- Location in Miller County and the state of Missouri
- Coordinates: 38°13′46″N 92°36′19″W﻿ / ﻿38.22944°N 92.60528°W
- Country: United States
- State: Missouri
- County: Miller
- Incorporated: 1926

Area
- • Total: 0.60 sq mi (1.55 km^{2})
- • Land: 0.47 sq mi (1.22 km^{2})
- • Water: 0.13 sq mi (0.33 km^{2})
- Elevation: 581 ft (177 m)

Population (2020)
- • Total: 43
- • Density: 91.5/sq mi (35.34/km^{2})
- Time zone: UTC-6 (Central (CST))
- • Summer (DST): UTC-5 (CDT)
- ZIP code: 65026 (Eldon)
- Area code: 573
- FIPS code: 29-02962
- GNIS feature ID: 2396583

= Bagnell, Missouri =

Bagnell (/'baegnEl/ BAG-nel) is a town in Miller County, Missouri, United States. The population was 43 at the 2020 census, down from 93 in 2010.

==History==
Bagnell was platted in 1882, when the railroad was extended through the area. The town was named after William Bagnell of St. Louis County, who operated a tie business along the Osage River. A post office called Bagnell was established in 1884, and remained in operation until 1942.

==Geography==
Bagnell is in western Miller County, on the north side of Little Gravois Creek where it enters the Osage River, which forms the eastern border of the town. It is bordered to the southwest by the city of Lake Ozark. Bagnell is accessible by County Highway V, which leads 1 mi southeast from U.S. Route 54 to the center of town. The city of Eldon is 9 mi to the north, while Osage Beach is 6 mi to the south. Bagnell Dam, which forms the Lake of the Ozarks on the Osage River, is 2 mi southwest of Bagnell.

According to the U.S. Census Bureau, Bagnell has a total area of 0.60 sqmi, of which 0.47 sqmi are land and 0.13 sqmi, or 21.5%, are water.

==Demographics==

Historical population
| Census | Pop. | Note | %± |
| 1930 | 449 |  | — |
| 1940 | 118 |  | −73.7% |
| 1950 | 74 |  | −37.3% |
| 1960 | 62 |  | −16.2% |
| 1970 | 60 |  | −3.2% |
| 1980 | 71 |  | 18.3% |
| 1990 | 89 |  | 25.4% |
| 2000 | 86 |  | −3.4% |
| 2010 | 93 |  | 8.1% |
| 2020 | 43 |  | −53.8% |
U.S. Decennial Census

===2010 census===
At the 2010 census there were 93 people in 43 households, including 24 families, in the town. The population density was 197.9 PD/sqmi. There were 60 housing units at an average density of 127.7 /sqmi. The racial makeup of the town was 94.6% White and 5.4% from two or more races.

Of the 43 households, 32.6% had children under the age of 18 living with them, 34.9% were married couples living together, 16.3% had a female householder with no husband present, 4.7% had a male householder with no wife present, and 44.2% were non-families. 32.6% of households were one person, and 4.6% were one person aged 65 or older.
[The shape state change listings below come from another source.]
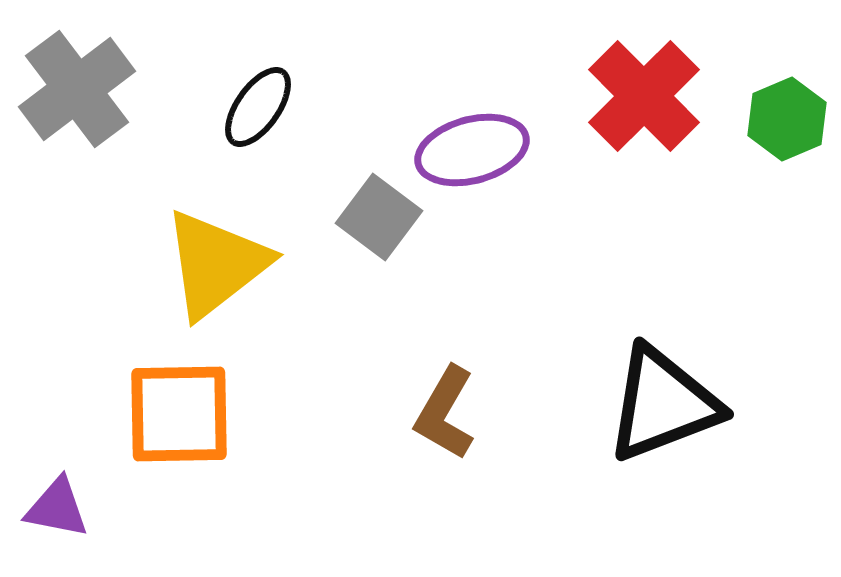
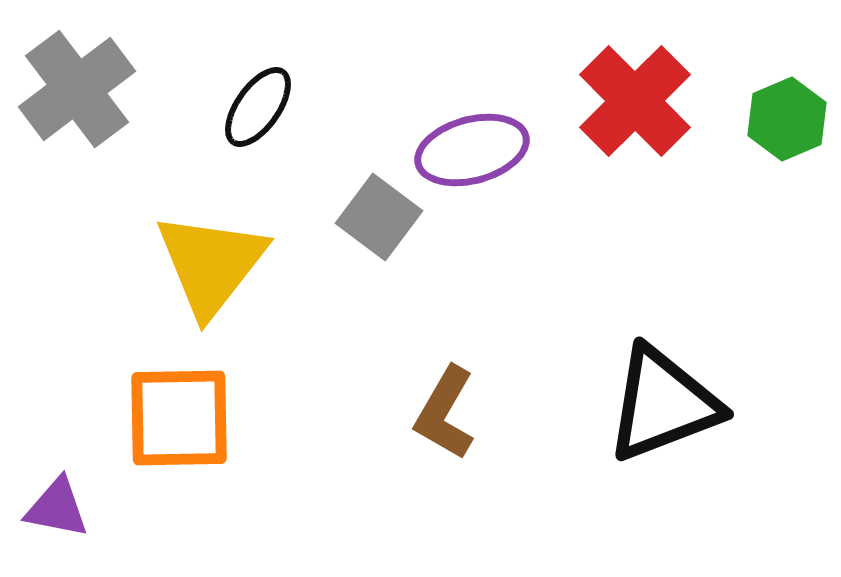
red cross: moved 9 px left, 5 px down
yellow triangle: moved 5 px left; rotated 14 degrees counterclockwise
orange square: moved 4 px down
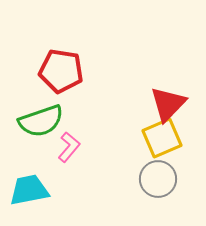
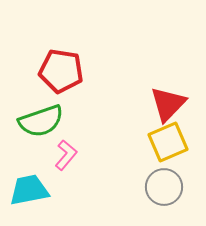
yellow square: moved 6 px right, 4 px down
pink L-shape: moved 3 px left, 8 px down
gray circle: moved 6 px right, 8 px down
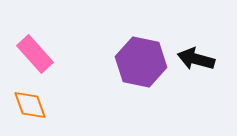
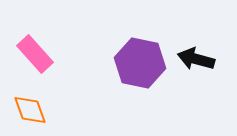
purple hexagon: moved 1 px left, 1 px down
orange diamond: moved 5 px down
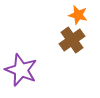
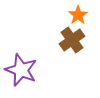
orange star: rotated 24 degrees clockwise
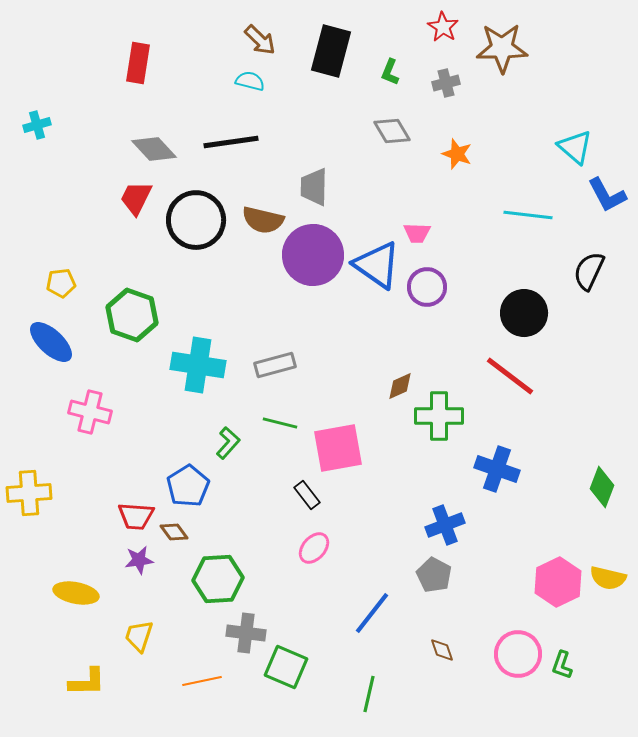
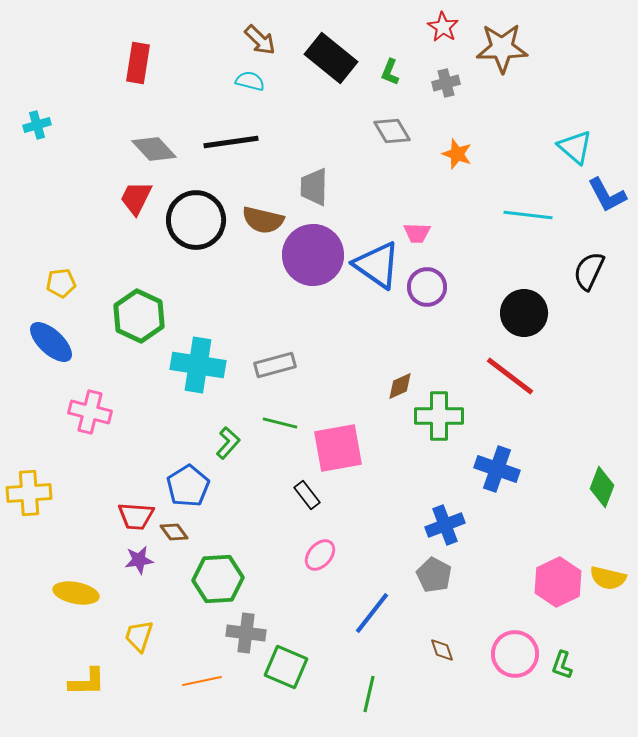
black rectangle at (331, 51): moved 7 px down; rotated 66 degrees counterclockwise
green hexagon at (132, 315): moved 7 px right, 1 px down; rotated 6 degrees clockwise
pink ellipse at (314, 548): moved 6 px right, 7 px down
pink circle at (518, 654): moved 3 px left
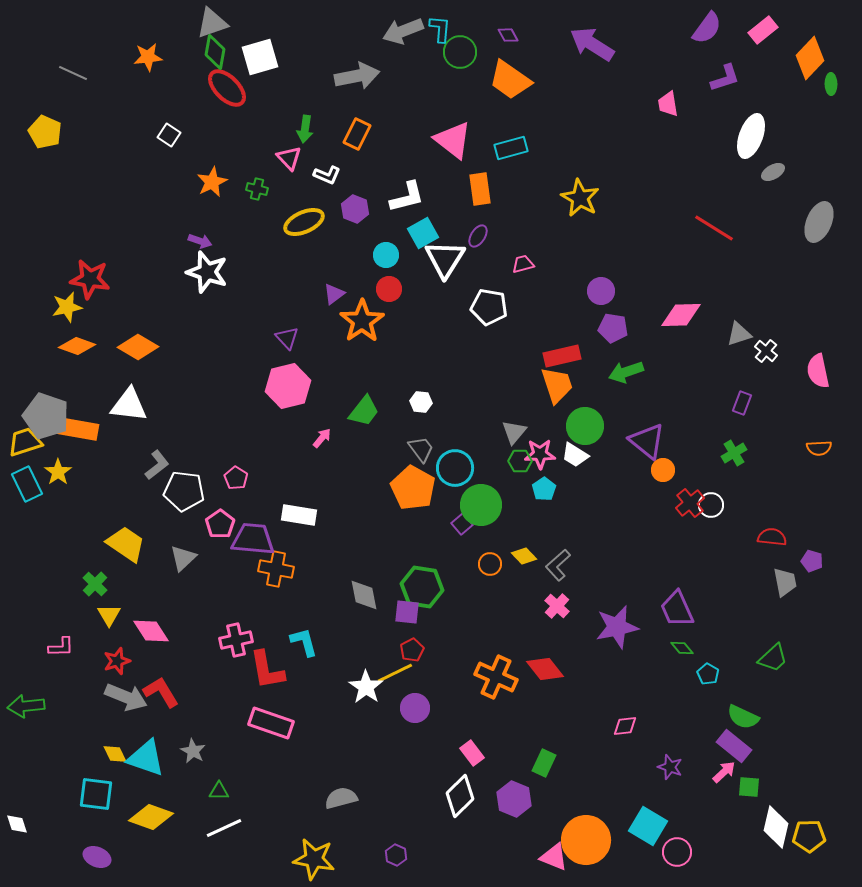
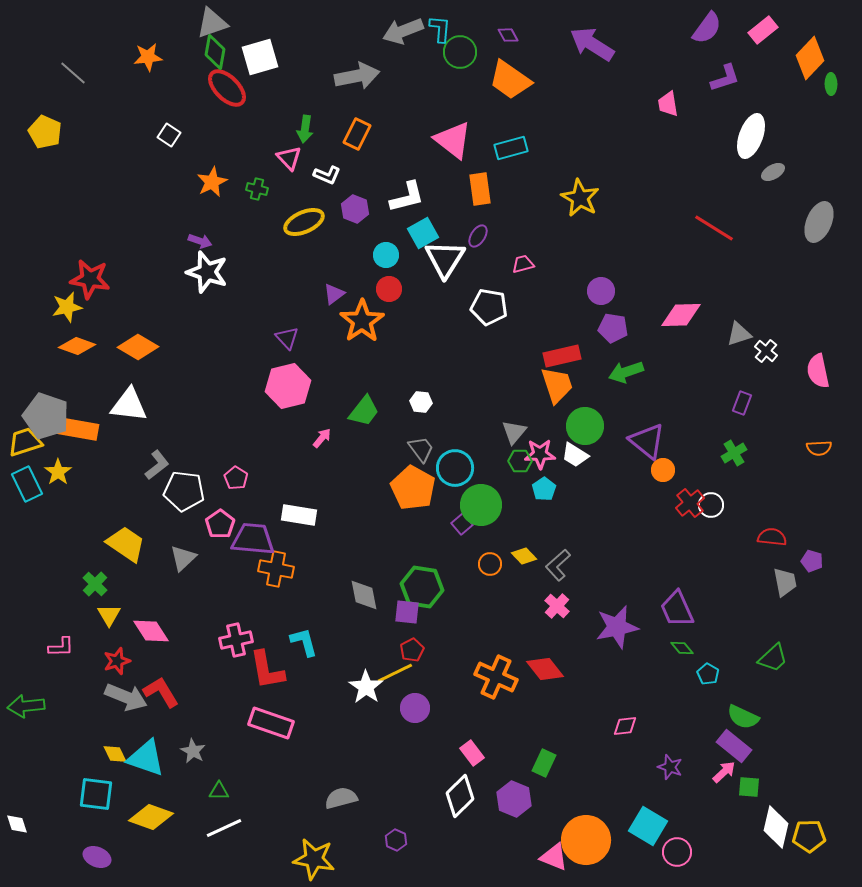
gray line at (73, 73): rotated 16 degrees clockwise
purple hexagon at (396, 855): moved 15 px up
The average household size was 2.16 and the average family size was 2.71.

The median age was 42.3 years. 23.7% of residents were under the age of 18; 8.6% were between the ages of 18 and 24; 27% were from 25 to 44; 34.4% were from 45 to 64; and 6.5% were 65 or older. The gender makeup of the town was 49.5% male and 50.5% female.

===2000 census===
At the 2000 census there were 86 people, 36 households, and 20 families in the town. The population density was 183.3 PD/sqmi. There were 37 housing units at an average density of 78.9 /sqmi. The racial makeup of the town was 96.51% White and 3.49% Native American. Hispanic or Latino of any race were 1.16%.
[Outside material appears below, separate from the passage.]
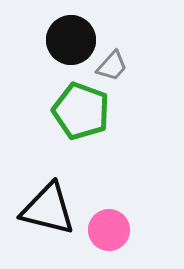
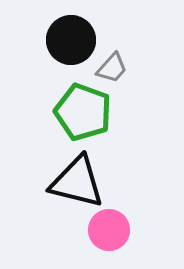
gray trapezoid: moved 2 px down
green pentagon: moved 2 px right, 1 px down
black triangle: moved 29 px right, 27 px up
Of the 36 households, 30.6% had children under the age of 18 living with them, 38.9% were married couples living together, 11.1% had a female householder with no husband present, and 41.7% were non-families. 38.9% of households were one person, and 22.2% were one person aged 65 or older. The average household size was 2.39 and the average family size was 3.00.

In the town the population was spread out, with 27.9% under the age of 18, 9.3% from 18 to 24, 29.1% from 25 to 44, 20.9% from 45 to 64, and 12.8% 65 or older. The median age was 36 years. For every 100 females there were 95.5 males. For every 100 females age 18 and over, there were 100.0 males.

The median household income was $25,313 and the median family income was $27,857. Males had a median income of $22,083 versus $16,563 for females. The per capita income for the town was $14,633. There were no families and 2.2% of the population living below the poverty line, including no under eighteens and 11.1% of those over 64.